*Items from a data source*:
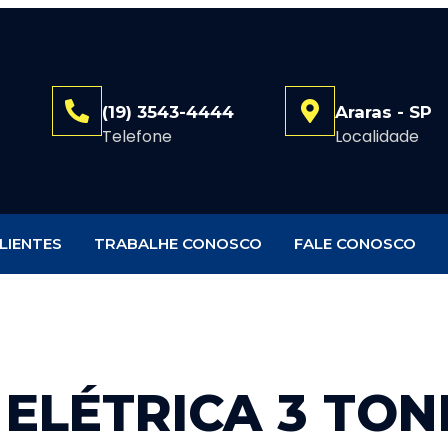
(19) 3543-4444
Araras - SP
Telefone
Localidade
LIENTES
TRABALHE CONOSCO
FALE CONOSCO
 ELÉTRICA 3 TO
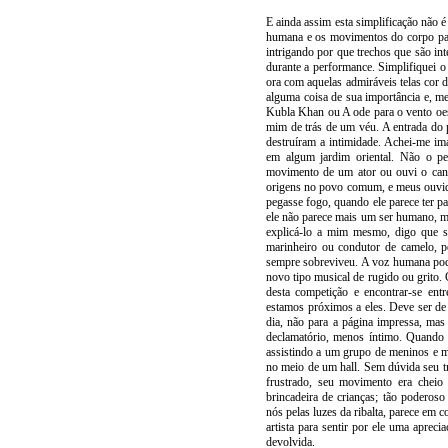
E ainda assim esta simplificação não 
humana e os movimentos do corpo pa
intrigando por que trechos que são in
durante a performance. Simplifiquei o
ora com aquelas admiráveis telas cor 
alguma coisa de sua importância e, 
Kubla Khan ou A ode para o vento oes
mim de trás de um véu. A entrada do 
destruíram a intimidade. Achei-me im
em algum jardim oriental. Não o pe
movimento de um ator ou ouvi o can
origens no povo comum, e meus ouvido
pegasse fogo, quando ele parece ter p
ele não parece mais um ser humano, m
explicá-lo a mim mesmo, digo que s
marinheiro ou condutor de camelo, p
sempre sobreviveu. A voz humana pode
novo tipo musical de rugido ou grito.
desta competição e encontrar-se ent
estamos próximos a eles. Deve ser d
dia, não para a página impressa, ma
declamatório, menos íntimo. Quando 
assistindo a um grupo de meninos e m
no meio de um hall. Sem dúvida seu tr
frustrado, seu movimento era cheio
brincadeira de crianças; tão poderoso
nós pelas luzes da ribalta, parece em 
artista para sentir por ele uma apreci
devolvida.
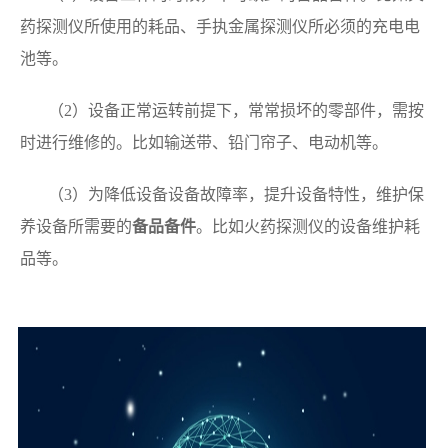
药探测仪所使用的耗品、手执金属探测仪所必须的充电电
池等。
（2）设备正常运转前提下，常常损坏的零部件，需按
时进行维修的。比如输送带、铅门帘子、电动机等。
（3）为降低设备设备故障率，提升设备特性，维护保
养设备所需要的
备品备件
。比如火药探测仪的设备维护耗
品等。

*TASK*: Leave every picture out and retype exactly the lines of the records above from the one holding "sempre sobreviveu. A voz humana pode" through the last, both ends included and nothing besides.

*ANSWER SECTION*:
sempre sobreviveu. A voz humana pode
novo tipo musical de rugido ou grito.
desta competição e encontrar-se ent
estamos próximos a eles. Deve ser d
dia, não para a página impressa, ma
declamatório, menos íntimo. Quando 
assistindo a um grupo de meninos e m
no meio de um hall. Sem dúvida seu tr
frustrado, seu movimento era cheio
brincadeira de crianças; tão poderoso
nós pelas luzes da ribalta, parece em 
artista para sentir por ele uma apreci
devolvida.
药探测仪所使用的耗品、手执金属探测仪所必须的充电电
池等。
（2）设备正常运转前提下，常常损坏的零部件，需按
时进行维修的。比如输送带、铅门帘子、电动机等。
（3）为降低设备设备故障率，提升设备特性，维护保
养设备所需要的
备品备件
。比如火药探测仪的设备维护耗
品等。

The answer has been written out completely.